Dossier
Pourquoi le sanglier fascine-t-il autant ?
Texte : Pascal Durantel
Nul autre gibier n'a autant exacerbé les passions. Signe du sauvage en qui la nature exprime ses dangers et ses mystères, il est la farouche bête noire qui incarne force belliqueuse, ruse et vaillance. Nous continuons à cultiver le mythe d'un gibier porteur d'une lourde charge symbolique et qui n'a jamais cessé, au fil des âges, de hanter les esprits et de faire battre les cœurs.
Pourquoi le sanglier fascine-t-il autant ?
A ujourd'hui comme jadis, se confronter à la bête noire, considérée dans la mémoire collective comme dangereuse, revient à affirmer à la fois son habileté et sa ruse, mais aussi sa force et son courage, en un mot, sa virilité. Aux yeux de nombreux chasseurs, la quête de ce gibier reste la plus gratifiante, car elle est porteuse de valeurs qui transcendent leur art. Animal sauvage par excellence, réputé féroce et brave, le grand solitaire sait mourir debout après s'être vaillamment défendu, sans une plainte, tel un noble guerrier. L'image que nous cultivons de lui force le respect, et explique cette passion addictive qu'il suscite.

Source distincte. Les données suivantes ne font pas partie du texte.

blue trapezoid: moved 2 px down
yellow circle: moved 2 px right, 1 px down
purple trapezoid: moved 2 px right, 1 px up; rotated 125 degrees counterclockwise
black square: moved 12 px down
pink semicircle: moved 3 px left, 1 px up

À vaincre sans péril, on triomphe sans gloire
Les plus passionnés considèrent souvent ce gibier comme leur double animal. Même capacité de raisonnement et même bravoure dans un affrontement qui s'effectue - dans leur esprit, car ce n'est plus franchement vrai aujourd'hui - à armes égales. Tels les chasseurs animistes, ils se voient en lui, le rêvent et le traquent pour s'en … attribuer les vertus. Vainqueur de cette joute sauvage, l'homme en sort grandi. Car c'est la proie qui désigne le chasseur et le valorise. Ce dernier tire sa gloire de la force de l'adversaire, une vraie bête farouche, dont toutes les facultés symbolisent la virilité : puissance, courage et vigueur. L'animal offre aussi ce curieux paradoxe où à la fascination, et à la haine parfois, se mêle cet impérieux désir de vaincre le représentant emblématique d'un univers qui nous dépasse, et que confusément nous souhaitons nous approprier. Une paghjella (chant polyphonique corse) est à ce titre significative : « Il [le sanglier] porte en lui l'autre monde. » Ce monde sauvage duquel notre société moderne s'est tant éloignée, et que nous recherchons à travers sa quête. L'animal en tout cas continue à incarner le mythe du monde sauvage et de ses dangers.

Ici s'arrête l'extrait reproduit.